Generation of regular expression and test bed:
a = r'0*(?:\+?(?:0\+)*[369]0*)*\+?(?:0\+)*'
b = r'a[147]'
c = r'a[258]'
r1 = '[369]|[147](?:bc)*(?:c|bb)|[258](?:cb)*(?:b|cc)'
r2 = '(?:0|(?:(?:' + r1 + ')0*)+)'
r3 = '^' + r2 + r'(?:\+' + r2 + ')*$'
r = r3.replace('b', b).replace('c', c).replace('a', a)
print r
# Test on 10000 examples.
import random, re
random.seed(1)
r = re.compile(r)
for _ in range(10000):
x = ''.join(random.choice('0123456789+') for j in range(random.randint(1,50)))

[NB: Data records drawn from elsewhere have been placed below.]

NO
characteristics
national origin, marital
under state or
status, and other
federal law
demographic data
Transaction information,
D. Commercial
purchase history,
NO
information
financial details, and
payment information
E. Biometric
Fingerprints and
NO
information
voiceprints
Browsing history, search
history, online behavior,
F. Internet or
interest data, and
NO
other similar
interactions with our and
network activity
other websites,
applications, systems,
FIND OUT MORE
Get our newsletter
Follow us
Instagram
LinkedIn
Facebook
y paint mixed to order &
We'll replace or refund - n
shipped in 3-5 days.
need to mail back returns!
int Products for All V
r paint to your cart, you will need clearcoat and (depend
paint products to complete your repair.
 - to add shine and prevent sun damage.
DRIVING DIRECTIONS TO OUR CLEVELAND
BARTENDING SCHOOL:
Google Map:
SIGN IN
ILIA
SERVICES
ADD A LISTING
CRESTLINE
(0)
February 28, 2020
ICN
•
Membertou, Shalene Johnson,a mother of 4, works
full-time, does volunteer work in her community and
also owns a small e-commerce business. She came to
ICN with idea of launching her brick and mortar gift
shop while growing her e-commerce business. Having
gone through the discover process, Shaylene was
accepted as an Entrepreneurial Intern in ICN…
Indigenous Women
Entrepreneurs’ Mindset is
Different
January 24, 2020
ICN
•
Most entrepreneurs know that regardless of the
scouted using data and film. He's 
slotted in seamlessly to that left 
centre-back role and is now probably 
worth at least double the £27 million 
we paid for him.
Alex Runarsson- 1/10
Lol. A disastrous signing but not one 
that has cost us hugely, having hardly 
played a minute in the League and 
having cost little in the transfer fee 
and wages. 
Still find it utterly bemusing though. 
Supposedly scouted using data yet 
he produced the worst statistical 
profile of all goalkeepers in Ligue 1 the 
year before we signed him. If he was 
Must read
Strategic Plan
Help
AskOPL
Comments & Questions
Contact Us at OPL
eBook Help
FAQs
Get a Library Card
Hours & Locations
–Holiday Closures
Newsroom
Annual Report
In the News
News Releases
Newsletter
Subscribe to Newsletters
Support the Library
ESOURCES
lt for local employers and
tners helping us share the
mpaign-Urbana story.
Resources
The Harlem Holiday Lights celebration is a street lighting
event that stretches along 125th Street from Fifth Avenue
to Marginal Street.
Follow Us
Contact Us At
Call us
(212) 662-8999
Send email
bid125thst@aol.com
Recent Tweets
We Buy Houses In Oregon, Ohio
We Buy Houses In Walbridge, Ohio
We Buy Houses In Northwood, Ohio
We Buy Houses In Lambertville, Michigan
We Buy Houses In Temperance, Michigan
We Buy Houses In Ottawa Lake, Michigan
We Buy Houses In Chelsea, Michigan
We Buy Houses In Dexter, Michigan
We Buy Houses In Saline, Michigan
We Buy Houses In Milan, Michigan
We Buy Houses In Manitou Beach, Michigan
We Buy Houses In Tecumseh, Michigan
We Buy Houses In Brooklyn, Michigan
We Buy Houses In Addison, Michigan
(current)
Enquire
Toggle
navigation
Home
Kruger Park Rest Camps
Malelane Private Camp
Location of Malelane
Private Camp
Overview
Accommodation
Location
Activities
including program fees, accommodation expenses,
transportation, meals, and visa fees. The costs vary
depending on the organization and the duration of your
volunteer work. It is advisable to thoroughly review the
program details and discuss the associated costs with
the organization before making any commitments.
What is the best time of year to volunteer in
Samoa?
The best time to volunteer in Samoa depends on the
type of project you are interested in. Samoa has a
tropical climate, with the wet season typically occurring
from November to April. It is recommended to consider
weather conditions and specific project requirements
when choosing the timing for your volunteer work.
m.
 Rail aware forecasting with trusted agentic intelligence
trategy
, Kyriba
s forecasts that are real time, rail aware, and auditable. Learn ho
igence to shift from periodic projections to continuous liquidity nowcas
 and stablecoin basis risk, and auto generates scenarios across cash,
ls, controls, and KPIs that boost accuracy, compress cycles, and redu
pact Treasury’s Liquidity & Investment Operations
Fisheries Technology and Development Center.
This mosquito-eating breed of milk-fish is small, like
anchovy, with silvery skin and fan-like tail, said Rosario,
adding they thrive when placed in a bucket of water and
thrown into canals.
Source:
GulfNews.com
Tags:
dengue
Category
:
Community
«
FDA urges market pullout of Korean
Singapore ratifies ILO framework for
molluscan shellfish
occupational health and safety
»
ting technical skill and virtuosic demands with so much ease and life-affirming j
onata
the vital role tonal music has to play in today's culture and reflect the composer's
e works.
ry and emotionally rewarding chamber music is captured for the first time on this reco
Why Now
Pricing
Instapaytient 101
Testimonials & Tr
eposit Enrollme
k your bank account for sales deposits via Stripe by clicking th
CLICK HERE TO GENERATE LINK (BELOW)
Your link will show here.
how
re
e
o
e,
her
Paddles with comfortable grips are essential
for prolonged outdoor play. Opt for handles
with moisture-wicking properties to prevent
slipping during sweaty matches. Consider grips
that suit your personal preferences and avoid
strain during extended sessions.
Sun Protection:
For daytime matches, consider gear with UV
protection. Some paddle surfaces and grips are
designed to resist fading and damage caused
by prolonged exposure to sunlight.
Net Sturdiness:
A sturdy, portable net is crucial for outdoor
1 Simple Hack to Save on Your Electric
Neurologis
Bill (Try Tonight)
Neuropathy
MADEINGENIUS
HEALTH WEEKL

if re.search(r'(?:\+|^)(?:\+|0[0-9])|\+$', x):
valid = False
else:
valid = eval(x) % 3 == 0
result = re.match(r, x) is not None
if result != valid:
print 'Failed for ' + x
Note that my memory of DFA syntax is woefully out of date, so my answer is undoubtedly a little broken. Hopefully this gives you a general idea. I've chosen to ignore + completely. As AmirW states, abc+def and abcdef are the same for divisibility purposes.
Accept state is C.
A=1,4,7,BB,AC,CA
B=2,5,8,AA,BC,CB
C=0,3,6,9,AB,BA,CC
Notice that the above language uses all 9 possible ABC pairings. It will always end at either A,B,or C, and the fact that every variable use is paired means that each iteration of processing will shorten the string of variables.
Example:
1490 = AACC = BCC = BC = B (Fail)
1491 = AACA = BCA = BA = C (Success)
Not a full solution, just an idea:
(B) alone: The "plus" signs don't matter here. abc + def is the same as abcdef for the sake of divisibility by 3. For the latter case, there is a regexp here: http://blog.vkistudios.com/index.cfm/2008/12/30/Regular-Expression-to-determine-if-a-base-10-number-is-divisible-by-3
to combine this with requirement (A), we can take the solution of (B) and modify it:
First read character must be in 0..9 (not a plus)
Input must not end with a plus, so: Duplicate each state (will use S for the original state and S' for the duplicate to distinguish between them). If we're in state S and we read a plus we'll move to S'.
When reading a number we'll go to the new state as if we were in S. S' states cannot accept (another) plus.
Also, S' is not "accept state" even if S is. (because input must not end with a plus).